Texts and Other Course Materials
-
Spoken Language Processing: A guide to theory, algorithms, and system development - X. Huang, A. Acero, and H.-W. Hon (Recommended)
-
Speech Synthesis and Recognition, 2nd edition - J. Holmes and W. Holmes (Supplementary)
Topics
|
Number of Hours
|
Topic
|
| 3 |
Human hearing, acoustics, and phonetics |
| 3 |
Finite state transducers |
| 2 |
ASR toolkits |
| 3 |
Dynamic time warping and acoustic modeling |
| 4 |
HMMs, expectation-maximization, and search |
| 3 |
Language modeling |
| 3 |
Text analysis |
| 2 |
Speech synthesis |
| 1 |
Speech processing in context (systems) |
| 1 |
Speaker recognition |
| 1 |
Quizzes |
| 4 |
Project presentations |
Representative Lab Assignments
-
Exercises using the AT&T FSM toolkit, building pronunciation models for a FSM recognizer
-
Train an acoustic model for the FSM recognizer
-
Rescore word hypothesis lattice using different language models
-
Text normalization using FSMs
Grades
| Homeworks |
40% |
| Final Project |
30% |
| Exams (2 x 10%) |
20% |
| Participation |
10% |
Expectations
This course will be a hybrid lecture/seminar course. Each week we
will explore a new topic in spoken language processing. On Tuesdays,
I will lecture to give everyone a grounding in the topic. Most
Thursdays will be reserved for hands-on group work. You must do the readings before class, especially on
Thurdays, since you will be expected to participate in the group
discussions. The schedule of readings will be kept
on the calendar.
The Thursday hands-on assignments will usually require people to bring
in laptops (one per group); let me know if you can bring a laptop to
class, and if so, what OS it's running.
There will be approximately 6 labs, each carrying equal weight;
however, you are only required to do four of them. (This is to give a
bit of flexiblity in terms of scheduling your work.) Labs are to be
done individually or in teams of 2, although you may not have the same
partner for more than one lab.
There will be two 30-minute quizzes, each worth 10% of the final
grade. These are mainly to ensure that you're keeping up with
material. There will be no final exam.
You will be required to participate in a final group project involving
spoken language processing. You will be required to:
- research some area of spoken language processing not extensively covered in class,
- implement some algorithm (either existing or novel) in this area,
- evaluate the performance of the algorithm,
- write a final report putting the work you have done into the appropriate research context (i.e., summarizing the three points above), and
- give a 20 minute oral presentation on the work in the final week of class.

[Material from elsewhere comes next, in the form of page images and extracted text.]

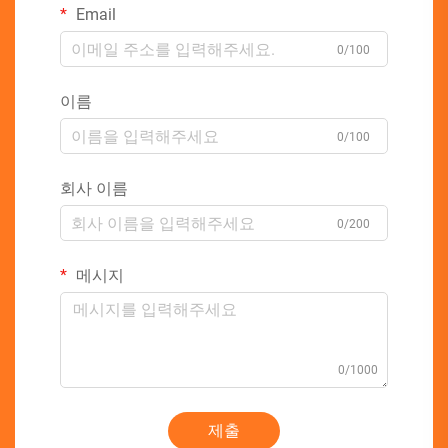
Email
0/100
이름
0/100
회사 이름
0/200
메시지
0/1000
제출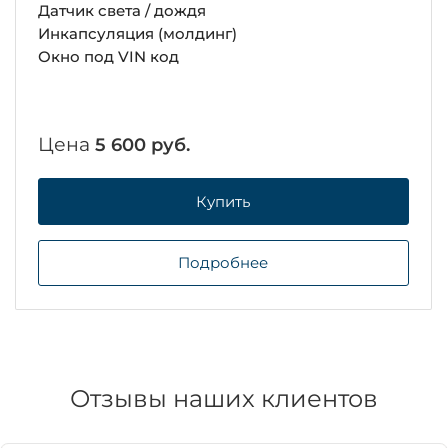
Датчик света / дождя
Инкапсуляция (молдинг)
Окно под VIN код
Цена
5 600 руб.
Купить
Подробнее
Отзывы наших клиентов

Groups will be composed of 2-3 students; the level of expertise in the
group will define my expectations (for example, a group of 1 grad and
1 undergrad would be expected to do less work than 3 grad
students). You are encouraged (but not required) to form groups with
people of different backgrounds. We will begin forming groups sometime
in week 3, and then I will meet with each group to try to help define
projects. Individual projects will only be permitted after
serious, significant consultation with the instructor.
You have been (or will be) given access to the departmental linux
servers for this class (numbered lcc03e - lcc11e). These are
relatively slow linux servers, but you are the only people using them,
so you can run without CPU limitations that are on stdsun.
Policy on Academic Misconduct
As with any class at this university, you are required to follow the
Ohio State "Code of Student Conduct." If you are unfamiliar with this
policy, you should read it at http://oaa.osu.edu/coam/code.html.
In particular, you should note that you are not allowed to, among
other things, (a) knowingly provide or receive information during
exams, (b) knowingly provide or receive assistance on homeworks unless
I say it's OK, and (c) submit plagiarized (copied but unacknowledged)
work for credit. If any violation occurs, I am required to
report the violation to the Council on Academic Misconduct.